Industrial or technical-grade lye is a different beast. As one soap ingredient supplier puts it plainly: "Tech grade lye (drain cleaner) could range from anywhere between 90–97% purity." That means up to 10% of what's in your lye bucket could be something other than sodium hydroxide. And that "something other" is where things get uncomfortable.
The manufacturing process matters enormously. Sodium hydroxide is produced commercially via electrolysis of brine, and there are three main methods: the Mercury Cell Process, the Diaphragm Cell Process, and the Membrane Cell Process. The first two — which are still in use in many industrial facilities globally — raise specific concerns about trace contamination with mercury and asbestos.
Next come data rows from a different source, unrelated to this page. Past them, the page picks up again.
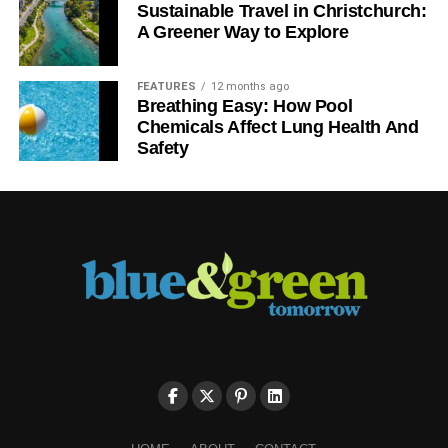
Sustainable Travel in Christchurch:
A Greener Way to Explore
FEATURES
12 months ago
Breathing Easy: How Pool
Chemicals Affect Lung Health And
Safety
The Membrane Cell Process is the cleanest, but industrial-grade lye doesn't come with a label telling you which process was used.
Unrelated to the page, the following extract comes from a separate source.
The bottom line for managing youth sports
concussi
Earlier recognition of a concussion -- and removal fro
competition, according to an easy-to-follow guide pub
On top of the manufacturing method, there's the cross-contamination problem. As one supplier explains it, a chemical plant makes many different chemicals using the same equipment. Just like how a chocolate bar might "contain traces of nuts," industrial lye may pick up traces of other heavy metals like lead from the production environment. Those impurities — iron, nickel, copper, lead, mercury, and chlorides — are documented in technical-grade NaOH specifications and are present at significantly higher parts-per-million than in food or pharmaceutical grades.
Essential Depot, one of the most trusted food-grade lye suppliers in the soap-making world, states it directly: "The grade of Sodium Hydroxide matters. In soap making as well as in food making. Drain cleaners are typically technical grade lye with greater parts per million of heavy metal impurities."